> _Task details_: From the line that contains "Регистрация (169, 100)" to the final line of the entries below, write out every line exactly as it appears, and nothing else.

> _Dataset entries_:
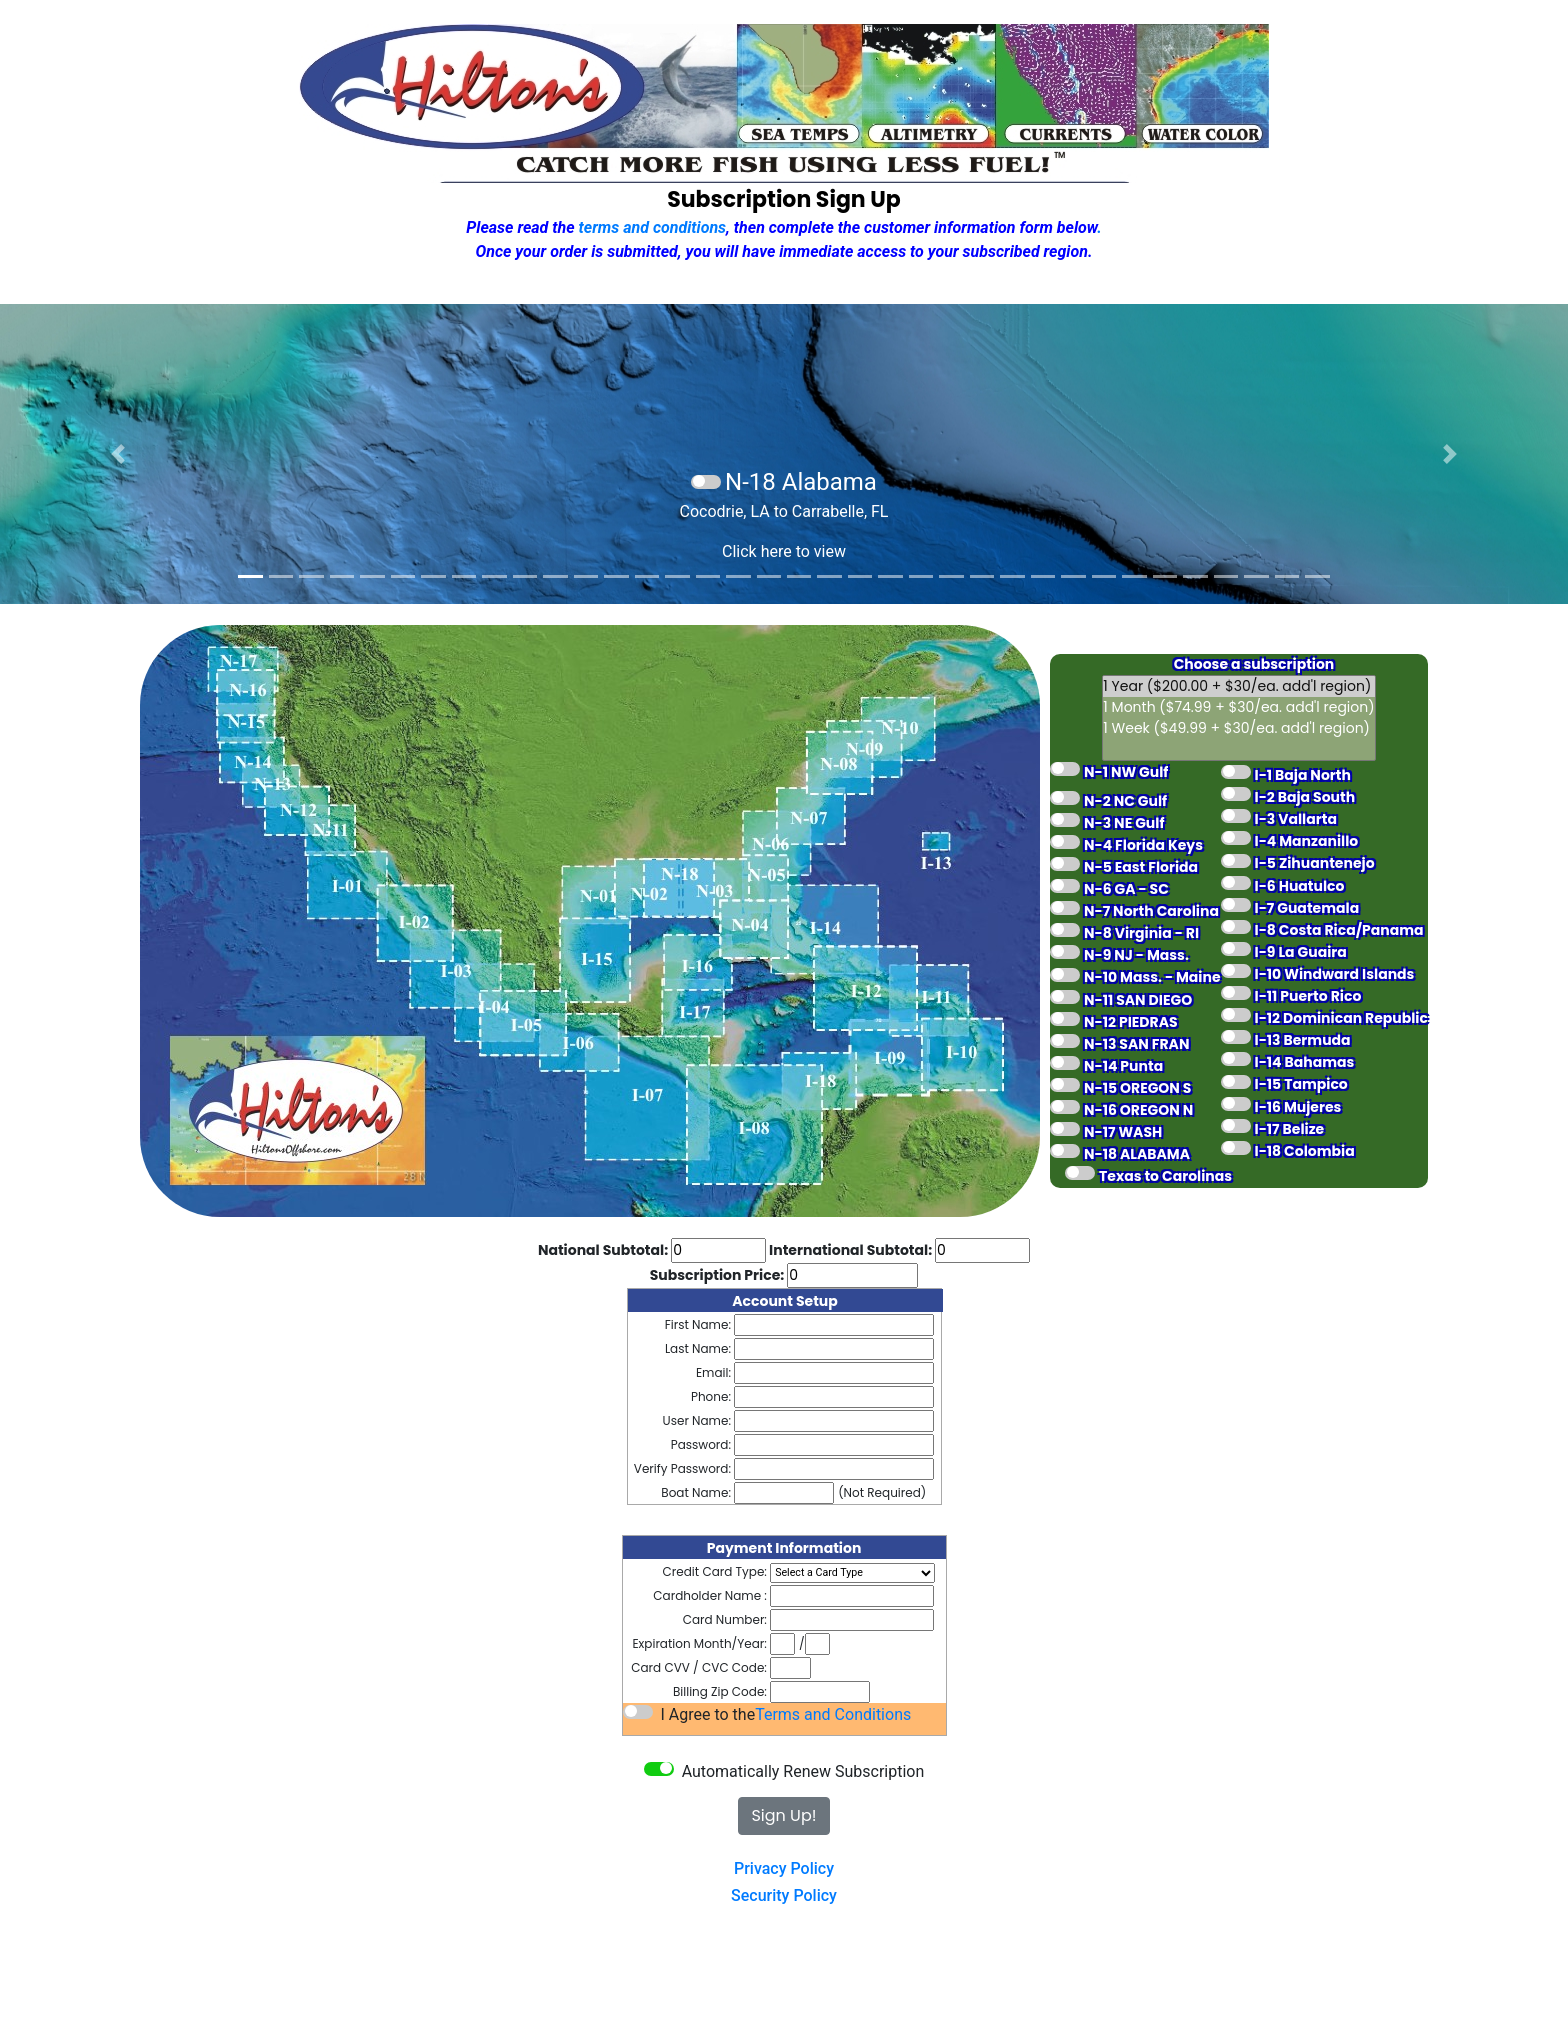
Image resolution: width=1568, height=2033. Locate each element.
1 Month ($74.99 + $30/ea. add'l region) (1238, 707)
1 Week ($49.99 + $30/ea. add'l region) (1238, 728)
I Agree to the (706, 1714)
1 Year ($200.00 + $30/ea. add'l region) (1238, 686)
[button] (117, 454)
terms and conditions (653, 227)
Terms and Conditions (833, 1714)
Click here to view (784, 551)
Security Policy (784, 1895)
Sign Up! (783, 1815)
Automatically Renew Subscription (801, 1771)
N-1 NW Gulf (1126, 772)
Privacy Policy (784, 1868)
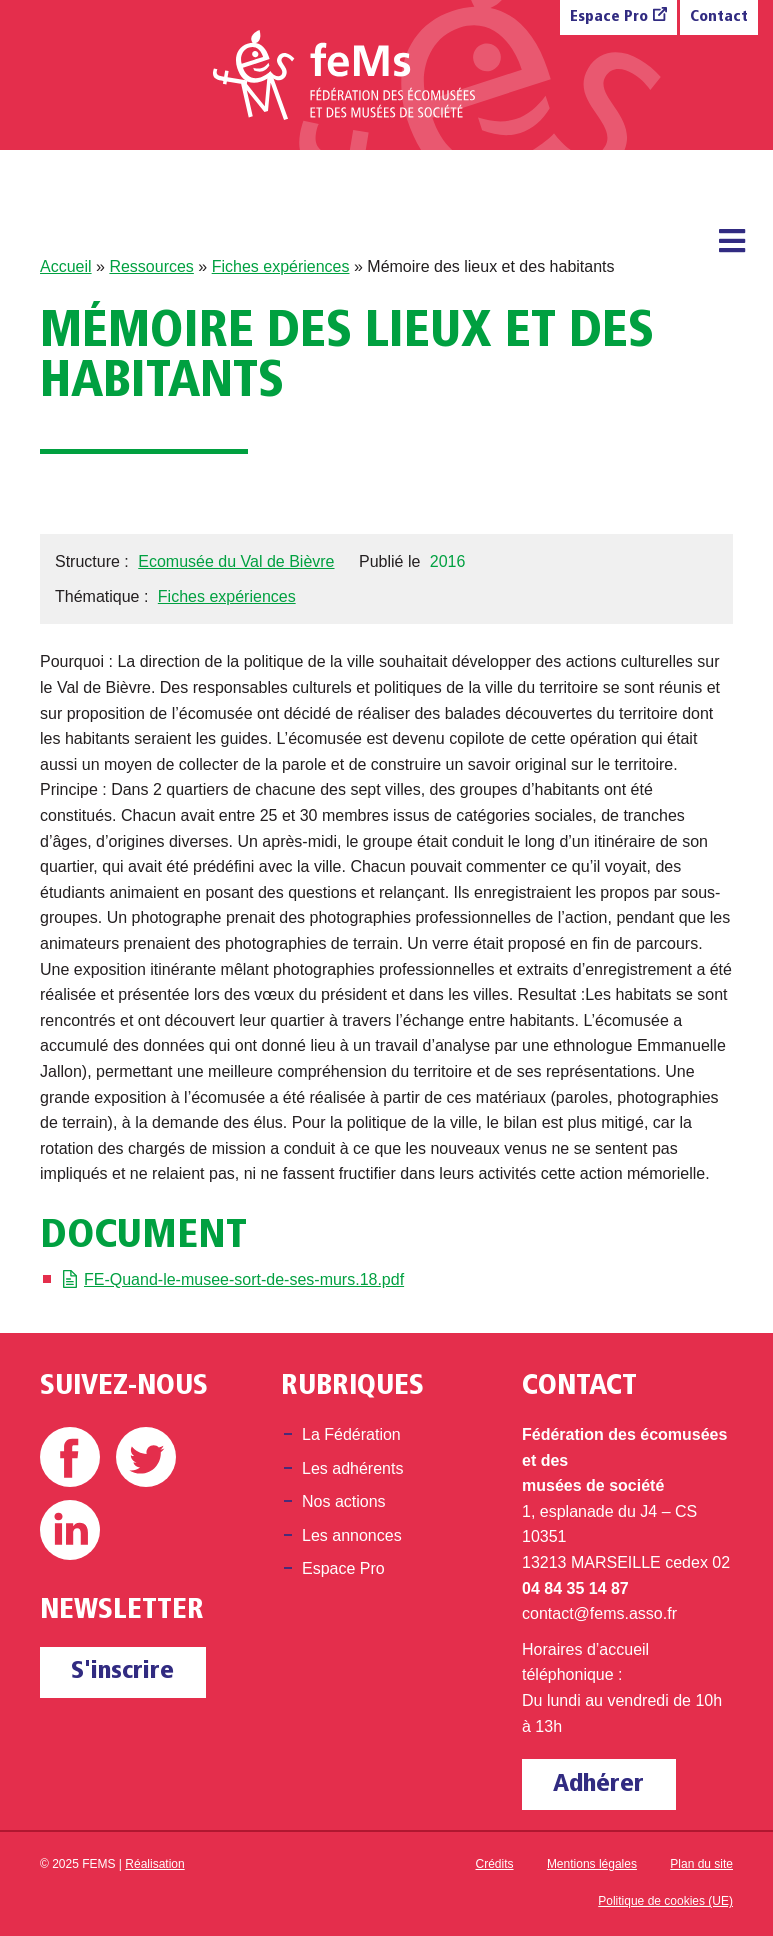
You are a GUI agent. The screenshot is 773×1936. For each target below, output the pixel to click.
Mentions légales (592, 1864)
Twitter (146, 1457)
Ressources (151, 266)
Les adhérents (352, 1468)
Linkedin (70, 1530)
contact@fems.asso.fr (599, 1613)
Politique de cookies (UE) (665, 1901)
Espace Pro (609, 17)
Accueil (66, 266)
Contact (719, 17)
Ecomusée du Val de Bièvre (236, 561)
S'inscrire (122, 1671)
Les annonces (352, 1535)
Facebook (70, 1457)
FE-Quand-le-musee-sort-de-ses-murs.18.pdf (244, 1279)
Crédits (495, 1864)
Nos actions (344, 1501)
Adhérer (598, 1784)
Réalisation (154, 1864)
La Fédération (351, 1434)
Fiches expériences (281, 266)
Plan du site (701, 1864)
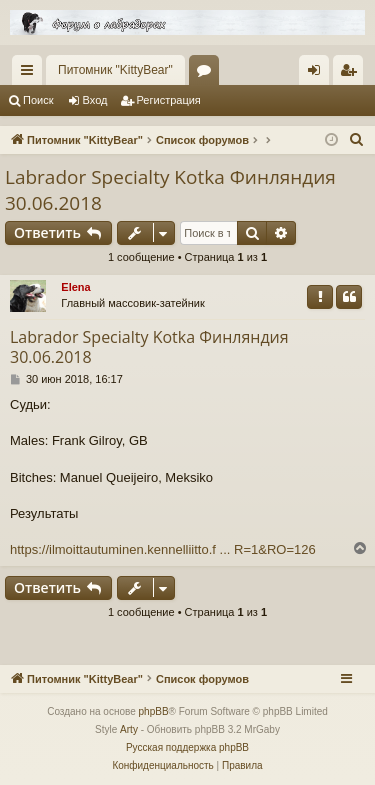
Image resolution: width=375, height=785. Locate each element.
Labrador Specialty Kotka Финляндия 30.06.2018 (170, 190)
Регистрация (169, 100)
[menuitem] (357, 140)
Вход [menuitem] (318, 74)
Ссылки (31, 74)
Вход (95, 100)
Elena (75, 287)
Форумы (208, 74)
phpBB (154, 711)
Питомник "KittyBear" (115, 70)
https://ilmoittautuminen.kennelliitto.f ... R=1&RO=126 (163, 549)
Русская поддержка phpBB (187, 747)
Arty (129, 729)
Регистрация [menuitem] (352, 74)
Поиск (38, 100)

> _Problem solution_:
Регистрация (169, 100)
[menuitem] (357, 140)
Вход [menuitem] (318, 74)
Ссылки (31, 74)
Вход (95, 100)
Elena (75, 287)
Форумы (208, 74)
phpBB (154, 711)
Питомник "KittyBear" (115, 70)
https://ilmoittautuminen.kennelliitto.f ... R=1&RO=126 (163, 549)
Русская поддержка phpBB (187, 747)
Arty (129, 729)
Регистрация [menuitem] (352, 74)
Поиск (38, 100)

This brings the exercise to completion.